Stablecoin is a cryptocurrency with a stable price, ensured by a link to the price of another, more stable asset.

Stablecoins were created to solve the volatility problem associated with conventional cryptocurrencies, which can fluctuate significantly in price over a short period of time.

There are several types of stablecoins:

🟣Fiat (USDT, USDC, EURS) — link their price to a fiat currency that actually exists in the world economy, such as the US dollar. The ratio in this case will be 1:1.

🟣Crypto-secured (DAI) — secured by cryptocurrencies such as Bitcoin or Ethereum. They operate on the basis of a pledge mechanism, which allows their price to be stable.

🟣Hybrid (USDS) — use a combination of fiat currencies and cryptocurrencies to provide price stability. For example, such stablecoins can be backed 50% by US dollars and 50% by Bitcoins.

🟣Commodities (PAXG, XAUT) — backed by gold, silver, gas, oil and other traditional assets. Can change their value, as the prices of the mentioned commodities can also change. A company that issues such stablecoins must buy, for example, 1 gram of gold on the stock market for each issued token.

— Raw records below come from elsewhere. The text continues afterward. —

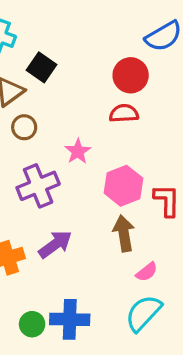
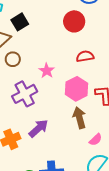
black square: (41, 67) -> (20, 22), turned 30
red semicircle: (124, 113) -> (85, 56), moved

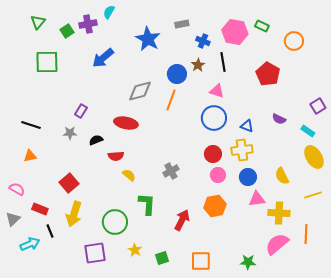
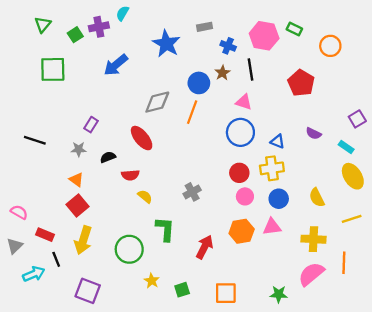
red ellipse: (126, 123) -> (142, 138), turned 40
orange triangle: (30, 156) -> (76, 180), moved, turned 48
pink triangle: (257, 199) -> (272, 227), moved
purple square: (95, 253) -> (88, 291), moved, turned 30

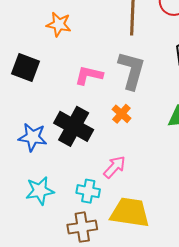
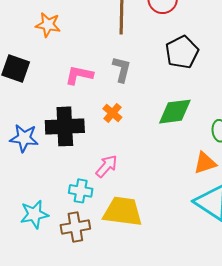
gray L-shape: (132, 70) -> (122, 69), size x0.7
black cross: (74, 126) -> (65, 126), turned -30
cyan star: (40, 191) -> (34, 214), moved

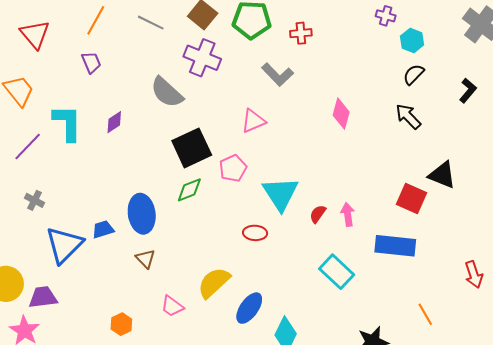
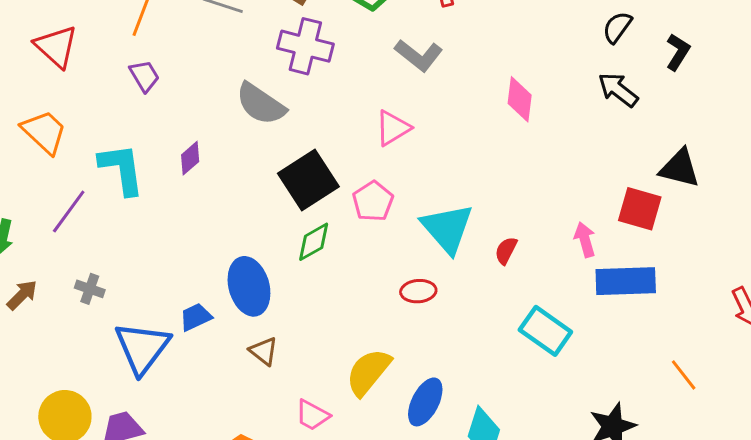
black L-shape: (468, 91) -> (678, 52), moved
pink arrow: (348, 214) -> (585, 240), moved

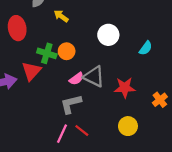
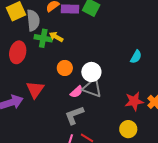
red ellipse: (17, 28) -> (18, 52), turned 30
white circle: (108, 35) -> (91, 72), moved
green cross: (47, 53) -> (43, 38), moved
red star: (125, 88) -> (134, 101), moved

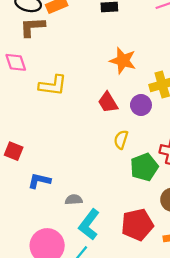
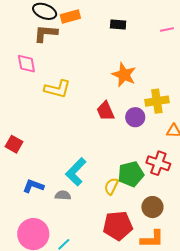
yellow semicircle: (121, 140) -> (111, 186), moved
blue L-shape: (39, 181) -> (33, 186), moved
cyan L-shape: (89, 224) -> (76, 172), moved

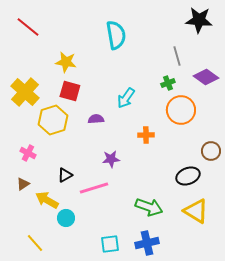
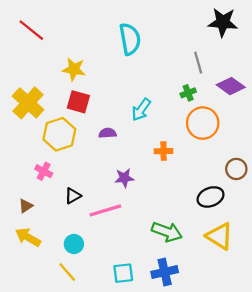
pink cross: (28, 153) -> (44, 171), moved
yellow arrow: (47, 200) -> (28, 237), moved
yellow line: (35, 243) -> (67, 272), moved

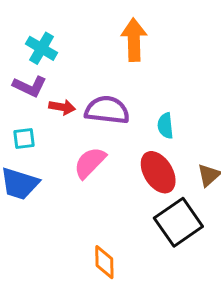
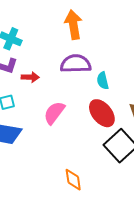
purple semicircle: (107, 110) -> (76, 64), moved

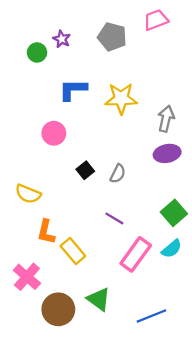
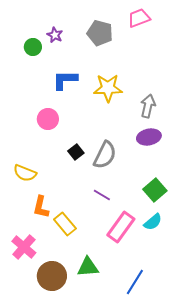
gray semicircle: (118, 174) -> (105, 155), size x1.6
green triangle: (99, 299) -> (88, 267), turned -40
blue line: (151, 316) -> (135, 282), turned -36

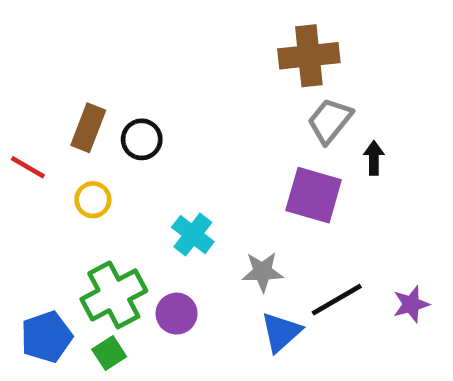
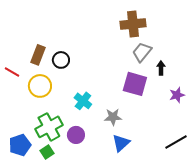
yellow circle: (93, 200) -> (40, 86), size x1.5
black line: (337, 300) -> (176, 142), moved
purple star: (411, 304) -> (177, 95), moved

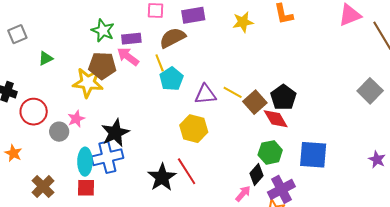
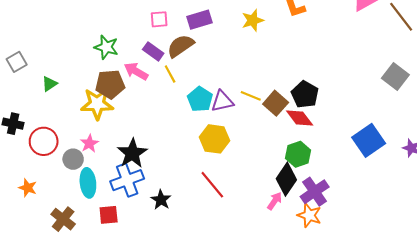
purple rectangle: (131, 39) -> (153, 51), moved, turned 48
cyan pentagon: (171, 79) -> (200, 99), moved
blue square: (313, 155) -> (369, 140), moved, turned -32
cyan ellipse: (85, 162) -> (88, 183), moved
black diamond: (256, 174) -> (286, 179), size x1.4
black star: (162, 177) -> (161, 200), moved, size x0.7

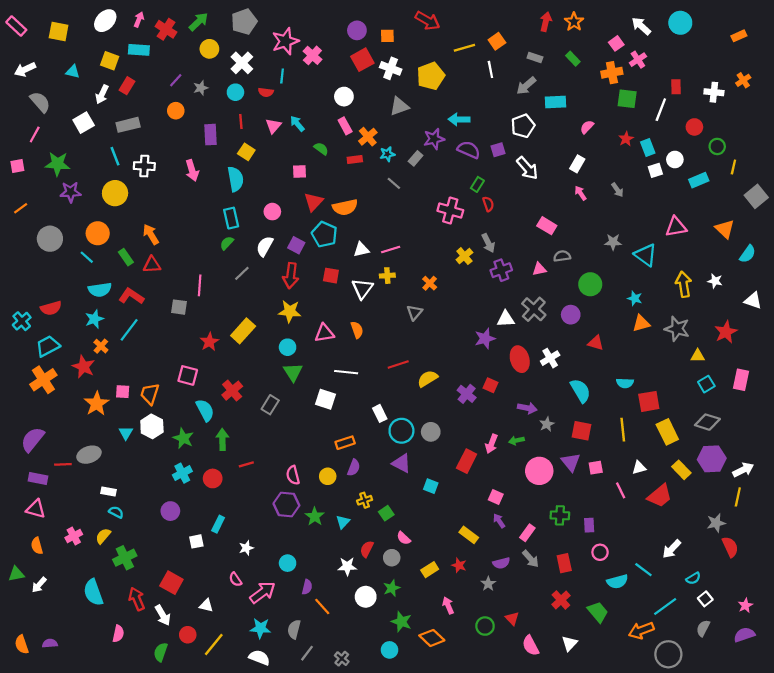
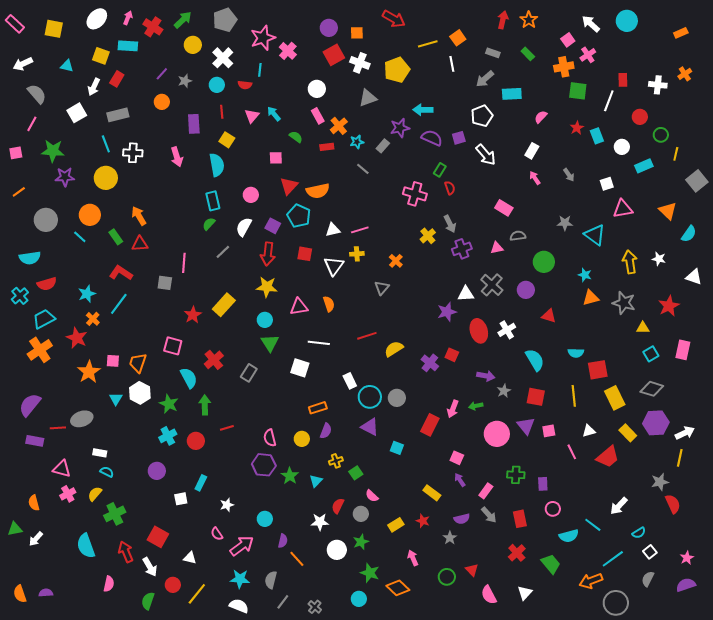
white square: (655, 170) -> (607, 184), moved
cyan semicircle: (100, 290) -> (30, 258), moved
pink triangle: (36, 509) -> (62, 469), moved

🟣Unsecured (BST, CUSD, ESD, FRAX) — may not be backed by fiat, cryptocurrencies or commodities. The issuer of such stablecoin constantly monitors that its price is generally kept around one U.S. dollar. If the token's price exceeds that level, the stablecoin issuer issues additional coins and then the bot sells them on the market, causing the price to drop. If a Stablecoin sags in price, the issuer begins to redeem that cryptocurrency from the market, leveling off its value.

The advantages of stablecoins include reliability, stability and predictability, making them more attractive to those looking for safe ways to store their savings. Stablecoins can also be used to transfer funds quickly and cheaply around the world, making them attractive for international transactions.

The disadvantages of stablecoins are the high degree of centralization, the increased attention of government agencies to this kind of asset, and the risk of being exposed to market fluctuations.

✔️ Overall, stablecoins are an important tool for those who want to take advantage of cryptocurrencies but do not want to face their volatility. However, it is important to remember that they are not a risk-free asset and users should always be careful and aware before using them.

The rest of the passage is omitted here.